SharePoint-Beratung in Regensburg — Struktur, Berechtigungen, saubere Migration.

SharePoint ist die Komponente von Microsoft 365, die am häufigsten falsch aufgebaut wird — und die am meisten Potential hat, wenn sie richtig sitzt. Ich sehe in Regensburger KMU immer wieder das gleiche Muster: SharePoint wird eingeschaltet, jemand legt eine Site an, es wird eine Ordnerstruktur wie auf dem Netzlaufwerk aufgebaut, alle sehen alles, keine Metadaten, keine Suche funktioniert. Nach einem Jahr sagen alle "SharePoint mag ich nicht". Das liegt fast nie an SharePoint.

Als SharePoint-Berater in Regensburg arbeite ich vor allem an drei Baustellen: (1) Struktur — welche Sites brauchen Sie wirklich, welche Hub-Logik ist sinnvoll, wie werden Bereiche voneinander getrennt. (2) Berechtigungen — Vererbung, Ausnahmen, Gastzugriff, externe Freigaben. (3) Migration — aus Netzlaufwerken, aus alten SharePoint-Installationen (On-Prem oder frühe Online-Versionen) oder aus anderen Systemen. Alle drei Punkte sind Arbeit, aber machbare Arbeit. Danach fühlt sich SharePoint zum ersten Mal wie ein Werkzeug an, nicht wie ein Hindernis.

Für wen ist diese Seite?

KMU in Regensburg und Umland, die SharePoint einführen wollen, aus einem Netzlaufwerk migrieren, oder eine bestehende SharePoint-Struktur sanieren wollen.
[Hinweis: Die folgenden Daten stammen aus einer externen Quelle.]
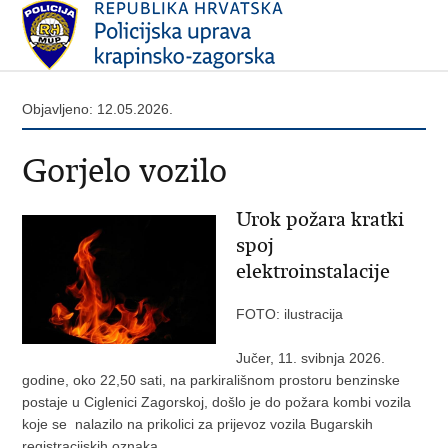
Objavljeno: 12.05.2026.
Gorjelo vozilo
Urok požara kratki
spoj
elektroinstalacije
FOTO: ilustracija
Jučer, 11. svibnja 2026.
godine, oko 22,50 sati, na parkirališnom prostoru benzinske
postaje u Ciglenici Zagorskoj, došlo je do požara kombi vozila
koje se nalazilo na prikolici za prijevoz vozila Bugarskih
registracijskih oznaka.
Auch für Betriebe mit hybriden Anforderungen (SharePoint Online + verbleibendem On-Prem).

Besonders sinnvoll für Betriebe, die (a) aus einem alten Fileserver oder NAS auf SharePoint umziehen, (b) eine bestehende, chaotische SharePoint-Installation aufräumen wollen, oder (c) SharePoint als Grundlage für Prozess-Digitalisierung nutzen wollen (Antragsprozesse, Vertragsverwaltung, Wissensbasis).

Was ich in Erstgesprächen beobachte

Muster, die sich wiederholen.

80 Prozent aller SharePoint-Frustration in KMU liegt nicht an SharePoint selbst, sondern an einer Struktur, die nie geplant wurde. Netzlaufwerk-Denke in SharePoint macht SharePoint schlecht.

Die Frage "wer darf was sehen" ist der Punkt, an dem SharePoint-Einführungen meistens hängen bleiben. Weil sie nicht sauber beantwortet werden kann, bleibt am Ende alles offen — und niemand traut sich, sensible Dokumente hochzuladen.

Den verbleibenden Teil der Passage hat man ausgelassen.